Aldo Cannas – Un aspetto che non è stato adeguatamente messo in rilievo dai commentatori relativamente allo scrutinio finale per l’ammissione agli Esami di Stato riguarda la novità per gli alunni che non si avvalgono dell’ I.R.C.

Aldo Cannas – Un aspetto che non è stato adeguatamente messo in rilievo dai commentatori relativamente allo scrutinio finale per l’ammissione agli Esami di Stato riguarda la novità per gli alunni che non si avvalgono dell’ I.R.C.

Il dibattito delle scorse settimane si è incentrato sulla decisione del Consiglio di Stato che accoglie il ricorso del MIUR e della Presidenza del C. d.
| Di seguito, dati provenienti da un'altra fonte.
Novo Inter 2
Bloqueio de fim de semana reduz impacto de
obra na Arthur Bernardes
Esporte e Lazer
M. contro la decisione del TAR Lazio 7076/09 che annullava l’OM 30/08 (Istruzioni e modalità per lo svolgimento degli Esami di Stato) nelle parti in cui prevedeva la valutazione della frequenza dell’ora di Religione ai fini dell’attribuzione del Credito scolastico.

La novità che sta passando sotto silenzio riguarda invece le modifiche presenti nell’OM 44 del 5 maggio di quest’anno rispetto alle analoghe OO.MM. degli anni scorsi.
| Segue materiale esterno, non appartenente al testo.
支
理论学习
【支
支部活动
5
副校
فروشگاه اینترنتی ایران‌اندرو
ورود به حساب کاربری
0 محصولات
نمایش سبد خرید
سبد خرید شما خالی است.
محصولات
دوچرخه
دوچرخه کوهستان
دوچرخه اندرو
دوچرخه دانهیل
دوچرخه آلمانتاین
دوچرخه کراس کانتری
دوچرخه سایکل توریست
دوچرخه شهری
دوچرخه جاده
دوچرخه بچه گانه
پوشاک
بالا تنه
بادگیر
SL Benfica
Mentre l’OM 40/09, all’art. 8, c.13, prevedeva che “i docenti di Religione partecipano a pieno titolo alle deliberazioni del CdC concernenti l’attribuzione del credito scolastico… Analoga posizione compete ai docenti delle attività didattiche formative…”, l’O.M. 44/2010, al c. 12 dell’art. 8, prevede che “i docenti di Religione partecipano a pieno titolo alle deliberazioni del CdC concernenti l’attribuzione del credito scolastico… (…); il consiglio di classe tiene conto altresì degli elementi conoscitivi forniti preventivamente dal personale docente esterno e dagli esperti di cui si avvale la scuola, che svolgono attività o insegnamenti per l’ampliamento e il potenziamento dell’offerta formativa, ivi compresi i docenti incaricati delle attività alternative all’insegnamento della religione
cattolica sull’interesse manifestato e sul profitto raggiunto da ciascun alunno”.
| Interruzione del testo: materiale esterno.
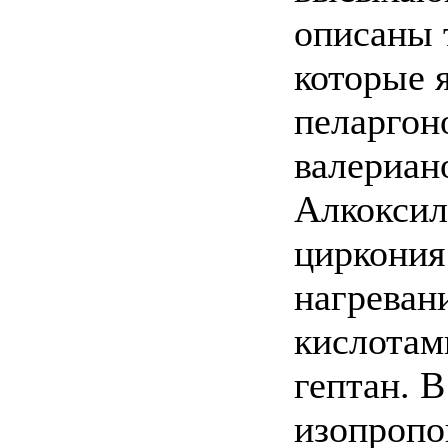
описаны 
которые 
пеларгон
валериан
Алкоксил
циркония
нагреван
кислотами
гептан. В
изопропоп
Per la prima volta dopo la Revisione degli accordi lateranensi del 1985, quindi (sulla base dell’ art. 6, comma 3 del D.P.R. n. 122/2009) , viene creata una disparità formale (nella sostanza una reale parità non c’è mai stata: vedi la non assegnazione nell’Organico del docente della materia alternativa) tra avvalentisi e non avvalentisi.

Il tutto quindi con forti dubbi di costituzionalità, anche alla luce delle argomentazioni presenti nella decisione ultima del Consiglio di Stato. E soprattutto nell’indifferenza dei commentatori.